● **Requirement**:
Word for word, restate every record, though not the pictures.

● **Data provided**:
|---|

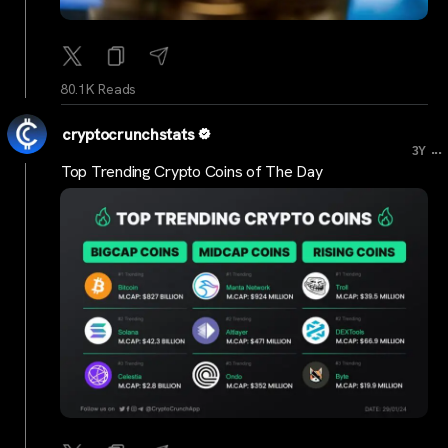
80.1K Reads
cryptocrunchstats
...
3Y
Top Trending Crypto Coins of The Day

|---|

● **Result of this task**:
80.1K Reads
cryptocrunchstats
...
3Y
Top Trending Crypto Coins of The Day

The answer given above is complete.